Dataset content
--------
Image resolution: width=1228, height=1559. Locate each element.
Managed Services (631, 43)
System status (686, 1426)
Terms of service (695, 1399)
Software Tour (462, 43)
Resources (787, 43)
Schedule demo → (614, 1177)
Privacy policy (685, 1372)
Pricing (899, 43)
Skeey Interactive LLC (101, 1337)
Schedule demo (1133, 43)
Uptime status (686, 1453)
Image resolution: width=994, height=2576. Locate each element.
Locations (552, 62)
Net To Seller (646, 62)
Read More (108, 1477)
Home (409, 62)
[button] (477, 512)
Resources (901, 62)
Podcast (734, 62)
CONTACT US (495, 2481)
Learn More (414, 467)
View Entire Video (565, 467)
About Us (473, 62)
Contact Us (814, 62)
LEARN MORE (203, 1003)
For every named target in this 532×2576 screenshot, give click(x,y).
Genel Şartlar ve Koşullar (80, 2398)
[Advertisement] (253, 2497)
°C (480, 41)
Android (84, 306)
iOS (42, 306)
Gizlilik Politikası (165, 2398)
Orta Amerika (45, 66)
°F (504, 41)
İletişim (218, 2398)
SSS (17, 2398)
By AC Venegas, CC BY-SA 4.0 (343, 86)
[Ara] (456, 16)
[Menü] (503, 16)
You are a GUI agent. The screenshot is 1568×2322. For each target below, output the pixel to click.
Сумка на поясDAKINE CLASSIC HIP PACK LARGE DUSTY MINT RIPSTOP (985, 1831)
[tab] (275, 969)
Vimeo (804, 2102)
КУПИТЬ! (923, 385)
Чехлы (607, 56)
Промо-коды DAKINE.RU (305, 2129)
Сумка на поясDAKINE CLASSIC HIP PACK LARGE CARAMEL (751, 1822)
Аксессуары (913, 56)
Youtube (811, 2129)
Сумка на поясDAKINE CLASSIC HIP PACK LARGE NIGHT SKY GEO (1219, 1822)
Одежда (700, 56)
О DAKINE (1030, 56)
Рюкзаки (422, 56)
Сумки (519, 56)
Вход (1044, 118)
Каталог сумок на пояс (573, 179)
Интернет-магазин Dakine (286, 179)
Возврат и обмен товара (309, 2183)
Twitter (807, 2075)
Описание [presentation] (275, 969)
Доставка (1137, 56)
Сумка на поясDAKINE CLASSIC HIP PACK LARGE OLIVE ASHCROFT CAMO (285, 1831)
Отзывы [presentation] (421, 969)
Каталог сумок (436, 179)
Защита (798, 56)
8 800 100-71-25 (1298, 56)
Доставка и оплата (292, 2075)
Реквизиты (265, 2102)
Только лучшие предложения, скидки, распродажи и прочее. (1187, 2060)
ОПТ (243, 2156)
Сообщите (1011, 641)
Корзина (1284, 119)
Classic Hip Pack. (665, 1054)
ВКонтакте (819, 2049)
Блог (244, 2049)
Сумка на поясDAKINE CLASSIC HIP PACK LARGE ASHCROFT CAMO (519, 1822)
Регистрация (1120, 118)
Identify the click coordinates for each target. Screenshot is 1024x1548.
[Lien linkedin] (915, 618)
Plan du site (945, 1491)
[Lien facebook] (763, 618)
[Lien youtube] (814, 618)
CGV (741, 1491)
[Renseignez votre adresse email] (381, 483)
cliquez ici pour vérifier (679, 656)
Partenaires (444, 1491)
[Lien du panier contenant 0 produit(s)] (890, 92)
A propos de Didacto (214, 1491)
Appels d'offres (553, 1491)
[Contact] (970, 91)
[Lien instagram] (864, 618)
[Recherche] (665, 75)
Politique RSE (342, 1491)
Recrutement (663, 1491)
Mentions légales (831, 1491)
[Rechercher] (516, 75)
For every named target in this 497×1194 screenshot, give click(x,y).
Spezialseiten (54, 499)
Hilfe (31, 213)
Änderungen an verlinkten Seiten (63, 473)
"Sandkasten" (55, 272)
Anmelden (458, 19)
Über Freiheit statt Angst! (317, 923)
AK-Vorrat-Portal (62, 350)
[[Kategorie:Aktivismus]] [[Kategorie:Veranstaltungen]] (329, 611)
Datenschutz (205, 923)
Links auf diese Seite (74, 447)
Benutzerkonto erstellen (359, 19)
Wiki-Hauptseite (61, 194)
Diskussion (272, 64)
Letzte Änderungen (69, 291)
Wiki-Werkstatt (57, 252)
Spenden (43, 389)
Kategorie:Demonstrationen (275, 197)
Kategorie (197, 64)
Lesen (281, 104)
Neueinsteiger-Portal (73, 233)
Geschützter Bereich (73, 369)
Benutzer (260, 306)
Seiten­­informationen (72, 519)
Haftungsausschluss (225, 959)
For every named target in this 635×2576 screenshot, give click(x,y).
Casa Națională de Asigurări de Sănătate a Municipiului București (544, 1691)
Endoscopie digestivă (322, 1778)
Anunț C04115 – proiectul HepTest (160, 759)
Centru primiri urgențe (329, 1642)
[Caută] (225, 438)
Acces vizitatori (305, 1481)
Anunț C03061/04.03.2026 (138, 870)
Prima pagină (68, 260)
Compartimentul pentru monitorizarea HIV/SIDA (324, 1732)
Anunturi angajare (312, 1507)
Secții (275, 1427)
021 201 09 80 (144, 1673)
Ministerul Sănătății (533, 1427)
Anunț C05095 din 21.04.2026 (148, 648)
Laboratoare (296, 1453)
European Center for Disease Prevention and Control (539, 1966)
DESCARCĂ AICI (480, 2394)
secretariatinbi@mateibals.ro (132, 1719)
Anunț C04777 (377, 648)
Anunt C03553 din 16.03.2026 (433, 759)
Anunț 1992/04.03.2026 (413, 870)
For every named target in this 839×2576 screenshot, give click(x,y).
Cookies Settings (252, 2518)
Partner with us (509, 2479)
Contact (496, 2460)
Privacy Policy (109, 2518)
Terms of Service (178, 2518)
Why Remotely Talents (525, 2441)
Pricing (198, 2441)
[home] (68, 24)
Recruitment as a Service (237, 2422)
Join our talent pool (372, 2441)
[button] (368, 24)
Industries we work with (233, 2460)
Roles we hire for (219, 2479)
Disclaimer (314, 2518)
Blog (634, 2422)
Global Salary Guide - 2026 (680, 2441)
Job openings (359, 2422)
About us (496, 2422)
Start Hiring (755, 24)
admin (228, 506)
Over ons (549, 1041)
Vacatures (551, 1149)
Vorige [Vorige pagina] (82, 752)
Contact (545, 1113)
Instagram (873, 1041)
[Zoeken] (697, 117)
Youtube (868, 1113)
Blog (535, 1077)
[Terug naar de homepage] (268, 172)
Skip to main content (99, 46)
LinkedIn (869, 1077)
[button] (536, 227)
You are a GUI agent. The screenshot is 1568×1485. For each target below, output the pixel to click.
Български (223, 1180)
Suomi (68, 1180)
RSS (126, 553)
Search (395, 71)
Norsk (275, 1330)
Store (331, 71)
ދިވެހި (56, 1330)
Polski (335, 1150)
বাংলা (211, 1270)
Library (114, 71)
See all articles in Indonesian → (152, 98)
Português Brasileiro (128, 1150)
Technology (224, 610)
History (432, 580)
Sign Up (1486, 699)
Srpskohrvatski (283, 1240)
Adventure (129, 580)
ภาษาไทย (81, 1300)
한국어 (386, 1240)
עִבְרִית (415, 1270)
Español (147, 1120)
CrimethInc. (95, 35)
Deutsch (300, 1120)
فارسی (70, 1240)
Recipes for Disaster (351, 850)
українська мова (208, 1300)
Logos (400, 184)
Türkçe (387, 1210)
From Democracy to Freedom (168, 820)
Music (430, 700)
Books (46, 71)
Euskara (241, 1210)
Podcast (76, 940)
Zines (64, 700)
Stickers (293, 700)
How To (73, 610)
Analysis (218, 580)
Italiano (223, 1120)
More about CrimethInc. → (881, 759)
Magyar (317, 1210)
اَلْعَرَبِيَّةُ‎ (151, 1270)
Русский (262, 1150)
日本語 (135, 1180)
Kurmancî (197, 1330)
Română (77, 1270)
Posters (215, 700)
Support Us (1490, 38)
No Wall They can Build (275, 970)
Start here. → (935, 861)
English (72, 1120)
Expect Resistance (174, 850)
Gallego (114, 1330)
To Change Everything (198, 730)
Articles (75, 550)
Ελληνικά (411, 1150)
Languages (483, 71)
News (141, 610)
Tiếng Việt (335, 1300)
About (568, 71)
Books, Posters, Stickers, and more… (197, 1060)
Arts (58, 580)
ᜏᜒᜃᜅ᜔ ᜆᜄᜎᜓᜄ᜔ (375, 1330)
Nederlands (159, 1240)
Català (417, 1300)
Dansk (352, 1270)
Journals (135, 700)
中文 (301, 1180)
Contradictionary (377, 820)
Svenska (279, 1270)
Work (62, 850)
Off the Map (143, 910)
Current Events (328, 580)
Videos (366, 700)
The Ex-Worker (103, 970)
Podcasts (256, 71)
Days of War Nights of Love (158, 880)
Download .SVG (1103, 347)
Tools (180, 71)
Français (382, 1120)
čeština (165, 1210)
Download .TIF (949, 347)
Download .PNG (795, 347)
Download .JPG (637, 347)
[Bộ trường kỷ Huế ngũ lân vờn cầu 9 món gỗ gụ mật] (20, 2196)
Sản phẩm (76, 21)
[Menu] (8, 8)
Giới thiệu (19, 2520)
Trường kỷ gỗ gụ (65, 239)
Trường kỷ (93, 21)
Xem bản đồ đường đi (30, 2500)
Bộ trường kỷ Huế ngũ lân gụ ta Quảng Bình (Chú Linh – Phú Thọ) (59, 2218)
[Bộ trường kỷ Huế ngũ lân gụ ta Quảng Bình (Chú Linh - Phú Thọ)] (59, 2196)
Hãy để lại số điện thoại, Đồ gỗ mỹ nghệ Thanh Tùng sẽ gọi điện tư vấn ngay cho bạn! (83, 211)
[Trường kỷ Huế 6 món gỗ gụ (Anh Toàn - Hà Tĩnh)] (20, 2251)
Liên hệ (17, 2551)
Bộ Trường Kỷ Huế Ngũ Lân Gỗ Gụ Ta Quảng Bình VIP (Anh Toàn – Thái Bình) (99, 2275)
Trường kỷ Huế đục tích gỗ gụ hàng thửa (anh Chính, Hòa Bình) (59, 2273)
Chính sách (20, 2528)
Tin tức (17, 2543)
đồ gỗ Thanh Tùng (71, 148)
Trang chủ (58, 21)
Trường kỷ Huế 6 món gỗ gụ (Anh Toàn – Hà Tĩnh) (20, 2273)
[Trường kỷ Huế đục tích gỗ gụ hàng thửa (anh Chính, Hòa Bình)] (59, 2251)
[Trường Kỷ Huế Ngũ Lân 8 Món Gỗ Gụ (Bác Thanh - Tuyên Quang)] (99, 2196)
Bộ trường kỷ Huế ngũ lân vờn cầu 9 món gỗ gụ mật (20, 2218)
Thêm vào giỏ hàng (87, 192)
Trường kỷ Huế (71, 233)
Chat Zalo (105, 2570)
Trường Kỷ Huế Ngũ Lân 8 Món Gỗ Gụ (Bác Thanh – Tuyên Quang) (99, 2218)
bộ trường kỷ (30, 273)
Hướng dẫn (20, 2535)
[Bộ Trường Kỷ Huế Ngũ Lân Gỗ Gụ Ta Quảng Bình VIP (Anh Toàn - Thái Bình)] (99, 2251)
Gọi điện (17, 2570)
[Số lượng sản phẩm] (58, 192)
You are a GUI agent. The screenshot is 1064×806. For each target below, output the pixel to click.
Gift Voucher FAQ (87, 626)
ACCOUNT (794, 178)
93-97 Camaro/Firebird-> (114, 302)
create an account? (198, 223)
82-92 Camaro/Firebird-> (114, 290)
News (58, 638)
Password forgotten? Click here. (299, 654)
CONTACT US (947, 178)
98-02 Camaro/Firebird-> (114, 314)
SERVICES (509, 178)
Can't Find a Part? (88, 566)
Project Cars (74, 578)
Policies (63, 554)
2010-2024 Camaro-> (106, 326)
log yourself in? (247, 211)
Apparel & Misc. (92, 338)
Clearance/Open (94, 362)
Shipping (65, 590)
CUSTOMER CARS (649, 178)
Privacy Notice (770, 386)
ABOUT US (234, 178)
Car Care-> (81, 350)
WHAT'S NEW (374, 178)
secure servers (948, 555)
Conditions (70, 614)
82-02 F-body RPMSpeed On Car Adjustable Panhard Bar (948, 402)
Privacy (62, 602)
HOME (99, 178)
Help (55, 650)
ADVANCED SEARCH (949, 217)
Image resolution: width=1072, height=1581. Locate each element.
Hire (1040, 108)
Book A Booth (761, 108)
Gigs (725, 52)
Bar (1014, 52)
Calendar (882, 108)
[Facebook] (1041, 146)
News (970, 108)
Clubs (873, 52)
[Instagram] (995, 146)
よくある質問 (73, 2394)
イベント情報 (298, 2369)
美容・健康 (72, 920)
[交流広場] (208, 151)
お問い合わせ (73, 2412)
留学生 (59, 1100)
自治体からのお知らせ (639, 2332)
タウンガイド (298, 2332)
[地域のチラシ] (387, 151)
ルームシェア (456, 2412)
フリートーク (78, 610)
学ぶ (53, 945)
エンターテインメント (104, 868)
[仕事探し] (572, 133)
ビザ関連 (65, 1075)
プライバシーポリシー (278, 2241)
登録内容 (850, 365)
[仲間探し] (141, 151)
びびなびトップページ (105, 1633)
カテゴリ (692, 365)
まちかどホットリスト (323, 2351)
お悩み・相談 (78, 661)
--------
Try it
Find "美容・健康 (72, 920)" in the entries above and copy that whole line exactly, then each line after it through the line that contains "カテゴリ (692, 365)".

Output for this exercise
美容・健康 (72, 920)
[交流広場] (208, 151)
お問い合わせ (73, 2412)
留学生 (59, 1100)
自治体からのお知らせ (639, 2332)
タウンガイド (298, 2332)
[地域のチラシ] (387, 151)
ルームシェア (456, 2412)
フリートーク (78, 610)
学ぶ (53, 945)
エンターテインメント (104, 868)
[仕事探し] (572, 133)
ビザ関連 (65, 1075)
プライバシーポリシー (278, 2241)
登録内容 (850, 365)
[仲間探し] (141, 151)
びびなびトップページ (105, 1633)
カテゴリ (692, 365)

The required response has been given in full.